══ RECORDS ══
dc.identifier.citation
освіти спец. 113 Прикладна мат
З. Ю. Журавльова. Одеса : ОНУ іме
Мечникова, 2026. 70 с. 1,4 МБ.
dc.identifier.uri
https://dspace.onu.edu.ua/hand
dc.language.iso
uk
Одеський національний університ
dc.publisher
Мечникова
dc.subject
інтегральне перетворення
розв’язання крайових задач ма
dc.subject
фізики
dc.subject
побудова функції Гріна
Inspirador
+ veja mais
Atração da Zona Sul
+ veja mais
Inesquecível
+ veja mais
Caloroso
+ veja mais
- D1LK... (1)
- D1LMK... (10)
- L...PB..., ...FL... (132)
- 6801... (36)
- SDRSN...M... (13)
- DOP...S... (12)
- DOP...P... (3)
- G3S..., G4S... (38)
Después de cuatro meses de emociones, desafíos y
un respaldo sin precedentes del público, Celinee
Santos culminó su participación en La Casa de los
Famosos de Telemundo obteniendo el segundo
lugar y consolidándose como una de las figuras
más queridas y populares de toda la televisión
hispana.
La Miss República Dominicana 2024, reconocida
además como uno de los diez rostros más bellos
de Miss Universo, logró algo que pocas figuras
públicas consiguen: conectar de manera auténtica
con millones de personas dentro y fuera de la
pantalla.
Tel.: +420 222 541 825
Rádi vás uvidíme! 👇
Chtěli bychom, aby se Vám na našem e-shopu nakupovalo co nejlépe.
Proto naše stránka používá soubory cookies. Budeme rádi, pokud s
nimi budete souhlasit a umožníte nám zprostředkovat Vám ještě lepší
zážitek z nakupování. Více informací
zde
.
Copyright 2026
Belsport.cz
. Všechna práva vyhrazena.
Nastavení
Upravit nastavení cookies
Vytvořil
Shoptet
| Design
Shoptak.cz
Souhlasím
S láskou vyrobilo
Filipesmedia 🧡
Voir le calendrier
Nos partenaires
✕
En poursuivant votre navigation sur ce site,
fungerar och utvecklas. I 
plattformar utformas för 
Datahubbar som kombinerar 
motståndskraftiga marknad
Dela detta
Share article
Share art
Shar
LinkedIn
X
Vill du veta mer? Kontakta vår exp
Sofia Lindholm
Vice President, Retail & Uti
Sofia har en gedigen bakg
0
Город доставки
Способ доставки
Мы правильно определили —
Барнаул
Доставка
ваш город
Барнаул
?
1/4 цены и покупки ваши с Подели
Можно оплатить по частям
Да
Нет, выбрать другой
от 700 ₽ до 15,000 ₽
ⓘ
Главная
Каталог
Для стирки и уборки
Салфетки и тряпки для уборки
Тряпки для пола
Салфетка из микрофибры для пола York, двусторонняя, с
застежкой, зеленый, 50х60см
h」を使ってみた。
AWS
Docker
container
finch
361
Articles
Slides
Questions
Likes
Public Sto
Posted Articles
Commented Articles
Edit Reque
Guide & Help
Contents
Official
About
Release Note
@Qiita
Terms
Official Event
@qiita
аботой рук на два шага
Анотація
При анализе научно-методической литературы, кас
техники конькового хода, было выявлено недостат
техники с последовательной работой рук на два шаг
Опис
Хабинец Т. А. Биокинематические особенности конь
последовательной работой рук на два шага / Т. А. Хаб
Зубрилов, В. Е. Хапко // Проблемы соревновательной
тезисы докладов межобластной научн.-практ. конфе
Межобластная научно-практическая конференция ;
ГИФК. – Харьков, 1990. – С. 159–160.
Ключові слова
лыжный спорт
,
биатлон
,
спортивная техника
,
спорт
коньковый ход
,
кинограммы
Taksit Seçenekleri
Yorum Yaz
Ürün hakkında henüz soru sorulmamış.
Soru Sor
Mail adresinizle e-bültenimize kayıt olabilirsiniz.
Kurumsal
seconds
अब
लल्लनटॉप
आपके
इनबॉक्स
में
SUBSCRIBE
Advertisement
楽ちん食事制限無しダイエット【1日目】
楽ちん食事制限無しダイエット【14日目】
═══
══ RECORDS ══
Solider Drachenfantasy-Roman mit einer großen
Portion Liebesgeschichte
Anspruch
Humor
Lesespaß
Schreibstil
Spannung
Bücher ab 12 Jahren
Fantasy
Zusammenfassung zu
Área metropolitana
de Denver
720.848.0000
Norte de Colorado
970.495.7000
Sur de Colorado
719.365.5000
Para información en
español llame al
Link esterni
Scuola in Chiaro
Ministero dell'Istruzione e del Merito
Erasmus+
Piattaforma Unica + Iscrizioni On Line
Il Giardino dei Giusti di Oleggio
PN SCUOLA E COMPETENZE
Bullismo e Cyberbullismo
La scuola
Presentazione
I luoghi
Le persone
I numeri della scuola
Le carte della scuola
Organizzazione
═══
▸ PROBLEM TO SOLVE: From the records above, extract exactly and only the lines that begin at the line with "zážitek z nakupování. Více informací" and stop after the line with "Нет, выбрать другой".

▸ ANSWER SPACE:
zážitek z nakupování. Více informací
zde
.
Copyright 2026
Belsport.cz
. Všechna práva vyhrazena.
Nastavení
Upravit nastavení cookies
Vytvořil
Shoptet
| Design
Shoptak.cz
Souhlasím
S láskou vyrobilo
Filipesmedia 🧡
Voir le calendrier
Nos partenaires
✕
En poursuivant votre navigation sur ce site,
fungerar och utvecklas. I 
plattformar utformas för 
Datahubbar som kombinerar 
motståndskraftiga marknad
Dela detta
Share article
Share art
Shar
LinkedIn
X
Vill du veta mer? Kontakta vår exp
Sofia Lindholm
Vice President, Retail & Uti
Sofia har en gedigen bakg
0
Город доставки
Способ доставки
Мы правильно определили —
Барнаул
Доставка
ваш город
Барнаул
?
1/4 цены и покупки ваши с Подели
Можно оплатить по частям
Да
Нет, выбрать другой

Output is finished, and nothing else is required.